**INFORMATION SUPPLIED**
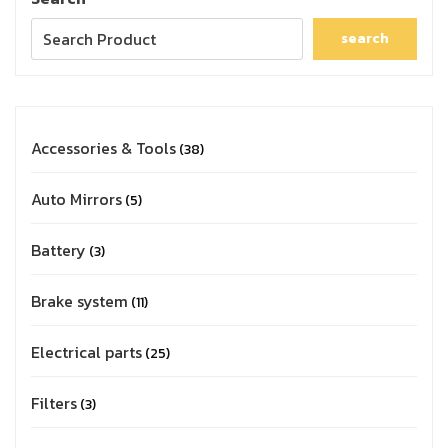
search
Accessories & Tools
38
Auto Mirrors
5
Battery
3
Brake system
11
Electrical parts
25
Filters
3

**EXERCISE INSTRUCTIONS**
Each entry above should be copied exactly. The pictures should not.

**RESULT**
search
Accessories & Tools
38
Auto Mirrors
5
Battery
3
Brake system
11
Electrical parts
25
Filters
3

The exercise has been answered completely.